### [What is being asked]
Could you transcribe all the entries exactly, omitting the pictures?

[Saved entries]
=-=-=-=-=

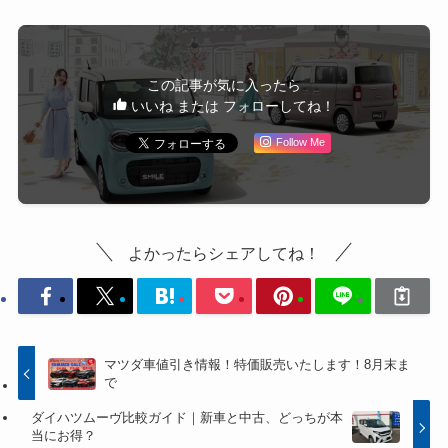
この記事が気に入ったら
いいね または フォローしてね！
Follow Me
よかったらシェアしてね！
マツダ車値引き情報！特価販売いたします！8月末ま
で
ダイハツムーヴ比較ガイド｜新車と中古、どっちが本
当にお得？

=-=-=-=-=

### [Written answer]
この記事が気に入ったら
いいね または フォローしてね！
Follow Me
よかったらシェアしてね！
マツダ車値引き情報！特価販売いたします！8月末ま
で
ダイハツムーヴ比較ガイド｜新車と中古、どっちが本
当にお得？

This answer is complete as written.